Keep to one stretch of the data below, the lines from the one with "Коаксіальна акустика NEO" up to and including the one with "d'une faible estime", and return that stretch exactly.

[Records from a data source]
==================================================

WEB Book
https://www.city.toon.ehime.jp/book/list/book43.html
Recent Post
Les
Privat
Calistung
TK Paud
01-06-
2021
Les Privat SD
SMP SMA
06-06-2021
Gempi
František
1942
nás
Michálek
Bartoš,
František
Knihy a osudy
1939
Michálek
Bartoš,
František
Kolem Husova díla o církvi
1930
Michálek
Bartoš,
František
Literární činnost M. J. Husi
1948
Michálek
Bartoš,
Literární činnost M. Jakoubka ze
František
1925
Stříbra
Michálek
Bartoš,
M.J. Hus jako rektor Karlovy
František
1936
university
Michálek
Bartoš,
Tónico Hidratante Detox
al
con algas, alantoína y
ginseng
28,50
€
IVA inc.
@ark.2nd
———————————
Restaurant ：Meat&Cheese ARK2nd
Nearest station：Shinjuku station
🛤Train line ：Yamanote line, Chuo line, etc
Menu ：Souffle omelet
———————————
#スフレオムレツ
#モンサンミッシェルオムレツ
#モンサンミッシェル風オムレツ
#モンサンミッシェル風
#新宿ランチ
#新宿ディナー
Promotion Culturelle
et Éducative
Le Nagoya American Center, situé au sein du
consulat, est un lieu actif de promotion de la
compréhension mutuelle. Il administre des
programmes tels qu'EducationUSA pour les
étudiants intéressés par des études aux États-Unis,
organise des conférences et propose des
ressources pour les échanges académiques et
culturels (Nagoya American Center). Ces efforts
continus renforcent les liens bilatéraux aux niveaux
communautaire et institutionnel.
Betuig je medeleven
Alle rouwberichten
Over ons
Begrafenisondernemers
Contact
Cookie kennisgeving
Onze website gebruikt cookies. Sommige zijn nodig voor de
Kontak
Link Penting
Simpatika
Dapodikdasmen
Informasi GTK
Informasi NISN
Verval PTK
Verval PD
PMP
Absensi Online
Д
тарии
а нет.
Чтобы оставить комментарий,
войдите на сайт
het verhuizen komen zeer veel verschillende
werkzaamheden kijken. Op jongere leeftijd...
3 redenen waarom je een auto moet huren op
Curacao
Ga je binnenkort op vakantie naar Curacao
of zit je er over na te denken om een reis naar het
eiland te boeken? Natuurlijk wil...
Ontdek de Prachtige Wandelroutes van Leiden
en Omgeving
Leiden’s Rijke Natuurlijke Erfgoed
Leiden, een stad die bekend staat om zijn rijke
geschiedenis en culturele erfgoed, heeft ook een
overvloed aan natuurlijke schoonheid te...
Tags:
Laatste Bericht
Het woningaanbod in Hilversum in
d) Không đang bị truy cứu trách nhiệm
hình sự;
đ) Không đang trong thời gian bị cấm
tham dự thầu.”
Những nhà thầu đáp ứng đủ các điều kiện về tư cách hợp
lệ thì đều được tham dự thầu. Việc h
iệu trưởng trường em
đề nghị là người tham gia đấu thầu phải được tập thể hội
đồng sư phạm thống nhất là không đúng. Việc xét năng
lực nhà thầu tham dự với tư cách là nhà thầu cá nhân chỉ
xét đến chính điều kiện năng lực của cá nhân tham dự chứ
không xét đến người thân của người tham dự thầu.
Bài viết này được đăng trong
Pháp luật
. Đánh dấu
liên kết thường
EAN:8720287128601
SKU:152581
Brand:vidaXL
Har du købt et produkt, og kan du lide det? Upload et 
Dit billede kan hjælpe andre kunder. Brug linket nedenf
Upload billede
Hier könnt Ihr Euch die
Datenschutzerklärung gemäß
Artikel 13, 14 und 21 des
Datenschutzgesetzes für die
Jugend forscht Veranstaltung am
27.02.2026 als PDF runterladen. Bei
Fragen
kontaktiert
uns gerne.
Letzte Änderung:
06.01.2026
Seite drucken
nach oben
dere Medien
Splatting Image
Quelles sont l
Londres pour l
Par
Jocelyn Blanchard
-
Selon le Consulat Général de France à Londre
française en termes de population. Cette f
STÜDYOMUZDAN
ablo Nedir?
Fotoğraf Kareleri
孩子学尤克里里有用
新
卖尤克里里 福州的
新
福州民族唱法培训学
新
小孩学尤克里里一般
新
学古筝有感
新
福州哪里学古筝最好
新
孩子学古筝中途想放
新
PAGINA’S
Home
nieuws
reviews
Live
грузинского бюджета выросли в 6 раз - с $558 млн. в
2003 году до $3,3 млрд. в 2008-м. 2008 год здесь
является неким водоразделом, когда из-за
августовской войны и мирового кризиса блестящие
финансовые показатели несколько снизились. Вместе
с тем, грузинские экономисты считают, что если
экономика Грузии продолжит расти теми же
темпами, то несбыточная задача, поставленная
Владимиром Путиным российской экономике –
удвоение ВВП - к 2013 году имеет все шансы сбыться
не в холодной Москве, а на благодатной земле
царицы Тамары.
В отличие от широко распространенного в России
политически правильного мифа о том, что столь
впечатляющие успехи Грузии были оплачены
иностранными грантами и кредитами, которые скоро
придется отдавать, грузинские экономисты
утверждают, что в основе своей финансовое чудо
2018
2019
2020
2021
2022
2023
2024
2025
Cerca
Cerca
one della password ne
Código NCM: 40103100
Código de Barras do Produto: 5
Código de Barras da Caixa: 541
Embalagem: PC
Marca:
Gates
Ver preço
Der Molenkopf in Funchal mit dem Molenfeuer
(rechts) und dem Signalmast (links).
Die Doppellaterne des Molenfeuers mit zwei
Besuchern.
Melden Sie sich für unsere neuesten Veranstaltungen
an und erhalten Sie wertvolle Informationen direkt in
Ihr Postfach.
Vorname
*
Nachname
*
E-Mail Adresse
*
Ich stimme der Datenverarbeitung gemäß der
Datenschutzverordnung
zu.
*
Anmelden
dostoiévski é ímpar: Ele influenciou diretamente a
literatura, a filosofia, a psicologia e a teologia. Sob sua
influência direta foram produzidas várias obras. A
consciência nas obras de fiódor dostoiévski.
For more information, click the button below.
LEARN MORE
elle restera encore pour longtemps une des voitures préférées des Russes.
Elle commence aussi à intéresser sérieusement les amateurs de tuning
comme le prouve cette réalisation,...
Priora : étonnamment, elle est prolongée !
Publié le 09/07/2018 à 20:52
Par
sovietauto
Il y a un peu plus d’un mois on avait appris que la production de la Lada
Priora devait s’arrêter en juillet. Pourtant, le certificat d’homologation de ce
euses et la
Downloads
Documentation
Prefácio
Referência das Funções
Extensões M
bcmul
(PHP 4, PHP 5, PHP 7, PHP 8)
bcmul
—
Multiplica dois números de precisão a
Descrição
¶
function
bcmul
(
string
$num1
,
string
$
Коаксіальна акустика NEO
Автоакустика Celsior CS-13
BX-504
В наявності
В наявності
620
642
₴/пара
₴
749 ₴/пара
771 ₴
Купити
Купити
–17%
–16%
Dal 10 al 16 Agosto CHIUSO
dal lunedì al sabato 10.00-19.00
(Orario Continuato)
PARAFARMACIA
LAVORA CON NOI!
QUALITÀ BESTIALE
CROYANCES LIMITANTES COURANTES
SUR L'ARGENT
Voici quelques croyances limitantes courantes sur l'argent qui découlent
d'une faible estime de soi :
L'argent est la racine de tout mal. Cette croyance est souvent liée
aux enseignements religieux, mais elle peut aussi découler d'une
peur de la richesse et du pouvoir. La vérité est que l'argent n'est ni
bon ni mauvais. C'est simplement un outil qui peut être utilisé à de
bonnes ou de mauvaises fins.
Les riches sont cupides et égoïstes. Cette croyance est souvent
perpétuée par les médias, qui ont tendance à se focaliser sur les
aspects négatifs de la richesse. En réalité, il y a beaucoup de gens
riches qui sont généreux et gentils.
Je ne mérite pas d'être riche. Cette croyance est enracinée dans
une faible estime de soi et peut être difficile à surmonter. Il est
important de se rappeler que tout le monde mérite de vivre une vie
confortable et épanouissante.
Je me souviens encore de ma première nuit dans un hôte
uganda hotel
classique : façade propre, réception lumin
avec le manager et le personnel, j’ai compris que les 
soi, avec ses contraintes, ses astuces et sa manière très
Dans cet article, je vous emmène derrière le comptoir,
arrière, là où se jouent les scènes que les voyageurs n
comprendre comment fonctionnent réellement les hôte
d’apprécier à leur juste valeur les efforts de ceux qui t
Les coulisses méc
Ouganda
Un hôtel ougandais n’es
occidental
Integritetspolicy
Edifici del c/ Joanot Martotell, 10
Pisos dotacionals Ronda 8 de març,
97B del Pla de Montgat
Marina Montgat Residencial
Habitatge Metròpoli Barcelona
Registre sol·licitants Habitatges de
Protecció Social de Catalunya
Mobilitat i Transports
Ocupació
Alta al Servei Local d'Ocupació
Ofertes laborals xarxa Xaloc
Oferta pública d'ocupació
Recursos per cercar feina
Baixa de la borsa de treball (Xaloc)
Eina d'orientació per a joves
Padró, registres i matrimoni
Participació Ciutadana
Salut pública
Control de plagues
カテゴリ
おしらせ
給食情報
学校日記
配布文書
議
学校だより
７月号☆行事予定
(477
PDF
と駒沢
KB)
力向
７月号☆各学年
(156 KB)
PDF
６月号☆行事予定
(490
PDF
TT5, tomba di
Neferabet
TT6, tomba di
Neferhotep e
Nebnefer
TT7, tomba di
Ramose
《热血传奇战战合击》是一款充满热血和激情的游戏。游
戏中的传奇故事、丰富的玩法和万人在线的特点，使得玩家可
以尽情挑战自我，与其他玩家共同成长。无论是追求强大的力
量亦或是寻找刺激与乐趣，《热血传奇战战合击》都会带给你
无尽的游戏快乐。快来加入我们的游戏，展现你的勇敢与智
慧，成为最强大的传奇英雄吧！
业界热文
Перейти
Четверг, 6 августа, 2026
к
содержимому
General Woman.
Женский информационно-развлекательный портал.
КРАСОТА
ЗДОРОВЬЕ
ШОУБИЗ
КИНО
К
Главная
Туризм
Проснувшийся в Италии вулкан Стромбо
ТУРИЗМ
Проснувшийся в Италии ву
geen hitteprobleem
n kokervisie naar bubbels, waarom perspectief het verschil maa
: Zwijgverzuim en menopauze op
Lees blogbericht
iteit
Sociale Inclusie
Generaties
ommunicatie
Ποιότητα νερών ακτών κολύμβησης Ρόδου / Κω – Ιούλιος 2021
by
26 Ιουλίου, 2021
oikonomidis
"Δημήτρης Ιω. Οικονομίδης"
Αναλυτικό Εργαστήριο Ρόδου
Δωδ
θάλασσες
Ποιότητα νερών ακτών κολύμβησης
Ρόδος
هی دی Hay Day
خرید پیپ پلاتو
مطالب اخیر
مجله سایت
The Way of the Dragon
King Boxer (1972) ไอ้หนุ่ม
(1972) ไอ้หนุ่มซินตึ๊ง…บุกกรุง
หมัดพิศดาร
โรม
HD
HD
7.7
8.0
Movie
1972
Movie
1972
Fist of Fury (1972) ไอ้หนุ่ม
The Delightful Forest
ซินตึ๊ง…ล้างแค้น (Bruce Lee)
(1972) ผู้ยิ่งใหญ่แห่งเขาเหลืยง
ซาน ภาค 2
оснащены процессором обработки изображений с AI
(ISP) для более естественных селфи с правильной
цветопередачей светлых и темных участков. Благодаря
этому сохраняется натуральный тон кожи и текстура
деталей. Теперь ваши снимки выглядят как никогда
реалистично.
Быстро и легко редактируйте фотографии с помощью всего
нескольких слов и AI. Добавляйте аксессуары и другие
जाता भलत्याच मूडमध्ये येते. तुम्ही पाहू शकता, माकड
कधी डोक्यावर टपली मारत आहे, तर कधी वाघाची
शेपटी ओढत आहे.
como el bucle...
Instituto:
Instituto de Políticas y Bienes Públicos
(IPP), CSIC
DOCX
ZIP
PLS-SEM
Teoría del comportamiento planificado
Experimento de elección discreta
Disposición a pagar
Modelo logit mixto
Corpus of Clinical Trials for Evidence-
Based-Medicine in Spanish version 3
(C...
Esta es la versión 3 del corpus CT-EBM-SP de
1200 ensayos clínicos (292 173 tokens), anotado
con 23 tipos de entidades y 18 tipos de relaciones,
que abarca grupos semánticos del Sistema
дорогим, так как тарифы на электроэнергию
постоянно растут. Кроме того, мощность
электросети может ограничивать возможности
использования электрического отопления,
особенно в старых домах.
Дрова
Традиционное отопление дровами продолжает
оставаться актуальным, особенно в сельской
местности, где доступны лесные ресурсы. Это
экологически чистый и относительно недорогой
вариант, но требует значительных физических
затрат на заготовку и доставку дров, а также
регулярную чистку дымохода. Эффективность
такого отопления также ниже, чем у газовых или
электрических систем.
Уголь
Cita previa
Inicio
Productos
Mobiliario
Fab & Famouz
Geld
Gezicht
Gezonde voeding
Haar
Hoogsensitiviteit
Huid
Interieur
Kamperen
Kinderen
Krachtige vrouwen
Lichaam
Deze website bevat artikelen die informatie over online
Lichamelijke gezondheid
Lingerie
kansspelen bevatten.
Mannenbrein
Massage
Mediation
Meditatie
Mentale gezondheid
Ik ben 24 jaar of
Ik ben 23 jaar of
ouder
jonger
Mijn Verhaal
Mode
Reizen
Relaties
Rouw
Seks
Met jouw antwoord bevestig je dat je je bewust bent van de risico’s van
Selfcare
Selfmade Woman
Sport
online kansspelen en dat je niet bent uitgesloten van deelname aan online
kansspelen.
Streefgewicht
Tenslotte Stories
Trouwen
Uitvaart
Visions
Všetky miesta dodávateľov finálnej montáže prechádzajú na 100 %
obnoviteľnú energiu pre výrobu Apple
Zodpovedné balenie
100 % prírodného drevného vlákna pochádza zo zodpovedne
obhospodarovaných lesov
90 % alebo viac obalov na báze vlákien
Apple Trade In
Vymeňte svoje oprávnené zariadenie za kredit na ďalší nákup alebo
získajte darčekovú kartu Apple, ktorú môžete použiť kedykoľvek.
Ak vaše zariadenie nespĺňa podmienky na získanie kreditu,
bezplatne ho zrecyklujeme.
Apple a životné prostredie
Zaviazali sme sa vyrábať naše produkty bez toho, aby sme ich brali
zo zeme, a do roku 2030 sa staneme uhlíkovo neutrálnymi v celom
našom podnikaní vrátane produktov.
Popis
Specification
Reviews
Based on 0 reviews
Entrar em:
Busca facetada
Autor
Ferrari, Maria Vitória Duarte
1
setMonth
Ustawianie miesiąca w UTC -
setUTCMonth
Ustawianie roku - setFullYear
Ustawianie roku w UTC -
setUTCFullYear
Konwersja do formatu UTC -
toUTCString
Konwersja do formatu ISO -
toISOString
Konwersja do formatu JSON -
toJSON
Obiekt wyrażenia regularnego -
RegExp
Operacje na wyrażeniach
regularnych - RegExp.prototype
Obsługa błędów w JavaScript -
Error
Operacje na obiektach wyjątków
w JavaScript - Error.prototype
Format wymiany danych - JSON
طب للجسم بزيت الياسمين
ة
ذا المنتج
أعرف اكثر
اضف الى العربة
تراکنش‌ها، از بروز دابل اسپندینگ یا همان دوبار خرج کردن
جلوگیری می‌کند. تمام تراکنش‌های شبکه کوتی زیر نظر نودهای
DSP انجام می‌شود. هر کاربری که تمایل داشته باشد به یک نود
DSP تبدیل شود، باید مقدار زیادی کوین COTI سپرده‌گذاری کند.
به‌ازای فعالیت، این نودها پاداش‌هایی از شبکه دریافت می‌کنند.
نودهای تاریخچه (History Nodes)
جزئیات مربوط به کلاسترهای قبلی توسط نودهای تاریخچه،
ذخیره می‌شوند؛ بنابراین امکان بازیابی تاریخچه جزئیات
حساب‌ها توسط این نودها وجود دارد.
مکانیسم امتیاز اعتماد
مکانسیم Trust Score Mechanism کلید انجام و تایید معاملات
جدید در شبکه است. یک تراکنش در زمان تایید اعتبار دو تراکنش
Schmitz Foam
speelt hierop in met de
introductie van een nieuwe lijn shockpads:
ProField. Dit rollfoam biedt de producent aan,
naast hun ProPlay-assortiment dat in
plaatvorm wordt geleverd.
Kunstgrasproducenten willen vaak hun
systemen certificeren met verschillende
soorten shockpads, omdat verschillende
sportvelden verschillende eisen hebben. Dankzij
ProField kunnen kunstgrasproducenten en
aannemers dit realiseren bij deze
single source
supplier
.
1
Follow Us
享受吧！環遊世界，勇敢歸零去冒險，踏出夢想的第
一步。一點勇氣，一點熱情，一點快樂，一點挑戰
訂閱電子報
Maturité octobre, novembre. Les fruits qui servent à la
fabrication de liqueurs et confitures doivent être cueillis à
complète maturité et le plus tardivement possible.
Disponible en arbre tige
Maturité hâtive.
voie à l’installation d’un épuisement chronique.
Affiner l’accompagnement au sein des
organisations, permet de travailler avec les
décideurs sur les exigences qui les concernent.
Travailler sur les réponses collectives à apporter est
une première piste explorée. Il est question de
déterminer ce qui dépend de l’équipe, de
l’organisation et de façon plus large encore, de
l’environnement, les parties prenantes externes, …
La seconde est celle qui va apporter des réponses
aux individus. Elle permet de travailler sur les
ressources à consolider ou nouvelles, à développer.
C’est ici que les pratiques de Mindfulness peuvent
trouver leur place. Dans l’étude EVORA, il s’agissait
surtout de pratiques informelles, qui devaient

==================================================

Written answer -
Коаксіальна акустика NEO
Автоакустика Celsior CS-13
BX-504
В наявності
В наявності
620
642
₴/пара
₴
749 ₴/пара
771 ₴
Купити
Купити
–17%
–16%
Dal 10 al 16 Agosto CHIUSO
dal lunedì al sabato 10.00-19.00
(Orario Continuato)
PARAFARMACIA
LAVORA CON NOI!
QUALITÀ BESTIALE
CROYANCES LIMITANTES COURANTES
SUR L'ARGENT
Voici quelques croyances limitantes courantes sur l'argent qui découlent
d'une faible estime de soi :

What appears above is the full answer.